From the records below, report the number of lines that contain "Lösung", and add nothing.
--------------------------------
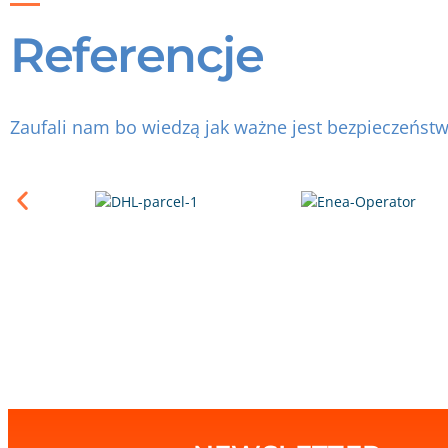
Referencje
Zaufali nam bo wiedzą jak ważne jest bezpieczeńst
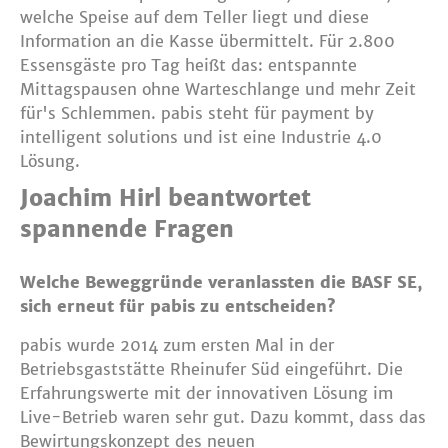
welche Speise auf dem Teller liegt und diese
Information an die Kasse übermittelt. Für 2.800
Essensgäste pro Tag heißt das: entspannte
Mittagspausen ohne Warteschlange und mehr Zeit
für's Schlemmen. pabis steht für payment by
intelligent solutions und ist eine Industrie 4.0
Lösung.
Joachim Hirl beantwortet
spannende Fragen
Welche Beweggründe veranlassten die BASF SE,
sich erneut für pabis zu entscheiden?
pabis wurde 2014 zum ersten Mal in der
Betriebsgaststätte Rheinufer Süd eingeführt. Die
Erfahrungswerte mit der innovativen Lösung im
Live-Betrieb waren sehr gut. Dazu kommt, dass das
Bewirtungskonzept des neuen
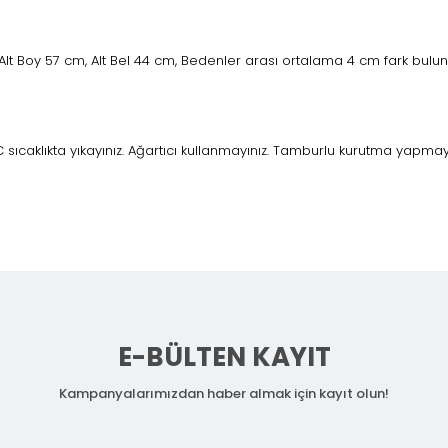
Alt Boy 57 cm, Alt Bel 44 cm, Bedenler arası ortalama 4 cm fark bulu
caklıkta yıkayınız. Ağartıcı kullanmayınız. Tamburlu kurutma yapmayını
E-BÜLTEN KAYIT
Kampanyalarımızdan haber almak için kayıt olun!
--------------------------------
Exercise result: 2